↓↓↓
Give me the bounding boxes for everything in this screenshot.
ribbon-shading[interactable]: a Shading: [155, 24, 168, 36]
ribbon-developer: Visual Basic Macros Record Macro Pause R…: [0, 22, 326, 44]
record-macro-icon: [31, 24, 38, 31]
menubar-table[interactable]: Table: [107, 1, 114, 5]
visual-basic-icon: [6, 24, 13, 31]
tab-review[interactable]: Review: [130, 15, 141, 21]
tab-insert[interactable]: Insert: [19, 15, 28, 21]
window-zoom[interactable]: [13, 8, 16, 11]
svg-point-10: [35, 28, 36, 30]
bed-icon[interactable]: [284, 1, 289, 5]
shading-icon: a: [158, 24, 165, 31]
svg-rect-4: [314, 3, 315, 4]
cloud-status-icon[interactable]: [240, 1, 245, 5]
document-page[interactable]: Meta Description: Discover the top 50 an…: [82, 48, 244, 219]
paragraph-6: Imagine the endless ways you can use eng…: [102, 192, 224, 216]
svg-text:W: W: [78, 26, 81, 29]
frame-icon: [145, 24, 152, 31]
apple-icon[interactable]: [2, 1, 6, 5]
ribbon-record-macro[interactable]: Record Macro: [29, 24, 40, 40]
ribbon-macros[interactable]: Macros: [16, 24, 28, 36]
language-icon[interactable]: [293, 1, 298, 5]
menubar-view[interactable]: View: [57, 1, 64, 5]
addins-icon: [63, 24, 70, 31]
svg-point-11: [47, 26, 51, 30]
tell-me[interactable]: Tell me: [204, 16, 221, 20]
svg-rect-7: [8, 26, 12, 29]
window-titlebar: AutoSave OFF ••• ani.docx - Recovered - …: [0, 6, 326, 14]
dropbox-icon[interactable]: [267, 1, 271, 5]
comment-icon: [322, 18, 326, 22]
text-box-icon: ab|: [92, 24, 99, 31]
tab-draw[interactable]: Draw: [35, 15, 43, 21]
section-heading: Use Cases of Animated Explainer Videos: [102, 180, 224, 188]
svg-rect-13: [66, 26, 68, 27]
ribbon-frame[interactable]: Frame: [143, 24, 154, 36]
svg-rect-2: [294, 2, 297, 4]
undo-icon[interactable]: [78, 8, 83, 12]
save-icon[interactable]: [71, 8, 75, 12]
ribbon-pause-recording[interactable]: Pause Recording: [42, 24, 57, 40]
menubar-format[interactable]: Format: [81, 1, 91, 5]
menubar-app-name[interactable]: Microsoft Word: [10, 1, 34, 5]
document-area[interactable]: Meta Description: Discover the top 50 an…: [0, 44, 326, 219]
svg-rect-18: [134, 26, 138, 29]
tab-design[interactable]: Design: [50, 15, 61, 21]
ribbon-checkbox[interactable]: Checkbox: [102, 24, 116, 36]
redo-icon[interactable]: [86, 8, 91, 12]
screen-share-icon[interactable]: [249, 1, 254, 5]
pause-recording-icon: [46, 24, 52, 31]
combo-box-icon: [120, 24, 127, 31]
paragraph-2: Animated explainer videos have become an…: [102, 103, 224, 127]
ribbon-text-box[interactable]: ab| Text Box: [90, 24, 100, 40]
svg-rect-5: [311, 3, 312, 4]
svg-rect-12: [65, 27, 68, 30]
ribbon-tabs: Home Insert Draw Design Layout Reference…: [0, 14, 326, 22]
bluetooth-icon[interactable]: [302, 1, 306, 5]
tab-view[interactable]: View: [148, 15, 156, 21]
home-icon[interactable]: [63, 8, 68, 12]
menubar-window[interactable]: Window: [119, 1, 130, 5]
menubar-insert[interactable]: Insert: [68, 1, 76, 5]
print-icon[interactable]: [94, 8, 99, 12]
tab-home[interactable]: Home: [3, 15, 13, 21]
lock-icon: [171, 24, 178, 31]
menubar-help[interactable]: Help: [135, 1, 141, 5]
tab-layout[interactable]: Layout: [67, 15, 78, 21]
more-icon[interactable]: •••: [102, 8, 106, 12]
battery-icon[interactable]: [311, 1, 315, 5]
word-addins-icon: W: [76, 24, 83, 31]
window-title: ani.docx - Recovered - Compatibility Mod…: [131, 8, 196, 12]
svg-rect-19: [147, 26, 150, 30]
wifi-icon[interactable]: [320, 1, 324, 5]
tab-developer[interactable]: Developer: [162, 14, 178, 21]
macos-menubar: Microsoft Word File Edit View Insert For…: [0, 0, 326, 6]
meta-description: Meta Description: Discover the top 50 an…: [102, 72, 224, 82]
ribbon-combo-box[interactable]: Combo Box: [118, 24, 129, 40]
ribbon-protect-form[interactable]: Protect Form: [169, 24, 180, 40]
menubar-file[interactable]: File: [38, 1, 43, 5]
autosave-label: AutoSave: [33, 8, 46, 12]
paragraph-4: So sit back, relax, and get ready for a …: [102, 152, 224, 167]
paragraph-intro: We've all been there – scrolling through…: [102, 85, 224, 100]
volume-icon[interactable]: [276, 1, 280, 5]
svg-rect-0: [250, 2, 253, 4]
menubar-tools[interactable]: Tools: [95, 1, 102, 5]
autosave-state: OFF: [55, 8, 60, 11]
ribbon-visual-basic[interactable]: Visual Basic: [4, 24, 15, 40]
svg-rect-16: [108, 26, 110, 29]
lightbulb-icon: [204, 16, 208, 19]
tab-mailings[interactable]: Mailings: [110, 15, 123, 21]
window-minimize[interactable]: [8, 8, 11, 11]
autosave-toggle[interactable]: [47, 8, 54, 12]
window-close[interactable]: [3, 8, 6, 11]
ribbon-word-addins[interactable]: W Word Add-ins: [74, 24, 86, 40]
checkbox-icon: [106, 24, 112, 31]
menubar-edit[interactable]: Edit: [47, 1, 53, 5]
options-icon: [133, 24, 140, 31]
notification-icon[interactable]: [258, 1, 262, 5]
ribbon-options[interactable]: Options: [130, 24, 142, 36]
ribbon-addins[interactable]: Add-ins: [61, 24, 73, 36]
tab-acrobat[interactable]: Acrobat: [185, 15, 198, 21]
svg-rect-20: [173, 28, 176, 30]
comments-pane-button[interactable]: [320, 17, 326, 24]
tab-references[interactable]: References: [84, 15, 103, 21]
↑↑↑
__What you need to do__:
The full listing needs to be output again, exactly as it reads.

__Solution for this task__:
Give me the bounding boxes for everything in this screenshot.
ribbon-shading[interactable]: a Shading: [155, 24, 168, 36]
ribbon-developer: Visual Basic Macros Record Macro Pause R…: [0, 22, 326, 44]
record-macro-icon: [31, 24, 38, 31]
menubar-table[interactable]: Table: [107, 1, 114, 5]
visual-basic-icon: [6, 24, 13, 31]
tab-review[interactable]: Review: [130, 15, 141, 21]
tab-insert[interactable]: Insert: [19, 15, 28, 21]
window-zoom[interactable]: [13, 8, 16, 11]
svg-point-10: [35, 28, 36, 30]
bed-icon[interactable]: [284, 1, 289, 5]
shading-icon: a: [158, 24, 165, 31]
svg-rect-4: [314, 3, 315, 4]
cloud-status-icon[interactable]: [240, 1, 245, 5]
document-page[interactable]: Meta Description: Discover the top 50 an…: [82, 48, 244, 219]
paragraph-6: Imagine the endless ways you can use eng…: [102, 192, 224, 216]
svg-text:W: W: [78, 26, 81, 29]
frame-icon: [145, 24, 152, 31]
apple-icon[interactable]: [2, 1, 6, 5]
ribbon-record-macro[interactable]: Record Macro: [29, 24, 40, 40]
ribbon-macros[interactable]: Macros: [16, 24, 28, 36]
language-icon[interactable]: [293, 1, 298, 5]
menubar-view[interactable]: View: [57, 1, 64, 5]
addins-icon: [63, 24, 70, 31]
svg-point-11: [47, 26, 51, 30]
tell-me[interactable]: Tell me: [204, 16, 221, 20]
svg-rect-7: [8, 26, 12, 29]
window-titlebar: AutoSave OFF ••• ani.docx - Recovered - …: [0, 6, 326, 14]
dropbox-icon[interactable]: [267, 1, 271, 5]
comment-icon: [322, 18, 326, 22]
text-box-icon: ab|: [92, 24, 99, 31]
tab-draw[interactable]: Draw: [35, 15, 43, 21]
section-heading: Use Cases of Animated Explainer Videos: [102, 180, 224, 188]
svg-rect-13: [66, 26, 68, 27]
ribbon-frame[interactable]: Frame: [143, 24, 154, 36]
svg-rect-2: [294, 2, 297, 4]
undo-icon[interactable]: [78, 8, 83, 12]
save-icon[interactable]: [71, 8, 75, 12]
ribbon-pause-recording[interactable]: Pause Recording: [42, 24, 57, 40]
menubar-format[interactable]: Format: [81, 1, 91, 5]
menubar-app-name[interactable]: Microsoft Word: [10, 1, 34, 5]
document-area[interactable]: Meta Description: Discover the top 50 an…: [0, 44, 326, 219]
svg-rect-18: [134, 26, 138, 29]
tab-design[interactable]: Design: [50, 15, 61, 21]
ribbon-checkbox[interactable]: Checkbox: [102, 24, 116, 36]
redo-icon[interactable]: [86, 8, 91, 12]
screen-share-icon[interactable]: [249, 1, 254, 5]
pause-recording-icon: [46, 24, 52, 31]
combo-box-icon: [120, 24, 127, 31]
paragraph-2: Animated explainer videos have become an…: [102, 103, 224, 127]
ribbon-text-box[interactable]: ab| Text Box: [90, 24, 100, 40]
svg-rect-5: [311, 3, 312, 4]
svg-rect-12: [65, 27, 68, 30]
ribbon-tabs: Home Insert Draw Design Layout Reference…: [0, 14, 326, 22]
bluetooth-icon[interactable]: [302, 1, 306, 5]
tab-view[interactable]: View: [148, 15, 156, 21]
home-icon[interactable]: [63, 8, 68, 12]
menubar-window[interactable]: Window: [119, 1, 130, 5]
menubar-insert[interactable]: Insert: [68, 1, 76, 5]
print-icon[interactable]: [94, 8, 99, 12]
tab-home[interactable]: Home: [3, 15, 13, 21]
lock-icon: [171, 24, 178, 31]
menubar-help[interactable]: Help: [135, 1, 141, 5]
tab-layout[interactable]: Layout: [67, 15, 78, 21]
more-icon[interactable]: •••: [102, 8, 106, 12]
battery-icon[interactable]: [311, 1, 315, 5]
word-addins-icon: W: [76, 24, 83, 31]
window-title: ani.docx - Recovered - Compatibility Mod…: [131, 8, 196, 12]
svg-rect-19: [147, 26, 150, 30]
wifi-icon[interactable]: [320, 1, 324, 5]
tab-developer[interactable]: Developer: [162, 14, 178, 21]
macos-menubar: Microsoft Word File Edit View Insert For…: [0, 0, 326, 6]
meta-description: Meta Description: Discover the top 50 an…: [102, 72, 224, 82]
ribbon-combo-box[interactable]: Combo Box: [118, 24, 129, 40]
ribbon-protect-form[interactable]: Protect Form: [169, 24, 180, 40]
menubar-file[interactable]: File: [38, 1, 43, 5]
autosave-label: AutoSave: [33, 8, 46, 12]
paragraph-4: So sit back, relax, and get ready for a …: [102, 152, 224, 167]
paragraph-intro: We've all been there – scrolling through…: [102, 85, 224, 100]
volume-icon[interactable]: [276, 1, 280, 5]
svg-rect-0: [250, 2, 253, 4]
menubar-tools[interactable]: Tools: [95, 1, 102, 5]
autosave-state: OFF: [55, 8, 60, 11]
ribbon-visual-basic[interactable]: Visual Basic: [4, 24, 15, 40]
svg-rect-16: [108, 26, 110, 29]
lightbulb-icon: [204, 16, 208, 19]
tab-mailings[interactable]: Mailings: [110, 15, 123, 21]
window-minimize[interactable]: [8, 8, 11, 11]
autosave-toggle[interactable]: [47, 8, 54, 12]
window-close[interactable]: [3, 8, 6, 11]
ribbon-word-addins[interactable]: W Word Add-ins: [74, 24, 86, 40]
checkbox-icon: [106, 24, 112, 31]
menubar-edit[interactable]: Edit: [47, 1, 53, 5]
options-icon: [133, 24, 140, 31]
notification-icon[interactable]: [258, 1, 262, 5]
ribbon-options[interactable]: Options: [130, 24, 142, 36]
ribbon-addins[interactable]: Add-ins: [61, 24, 73, 36]
tab-acrobat[interactable]: Acrobat: [185, 15, 198, 21]
svg-rect-20: [173, 28, 176, 30]
comments-pane-button[interactable]: [320, 17, 326, 24]
tab-references[interactable]: References: [84, 15, 103, 21]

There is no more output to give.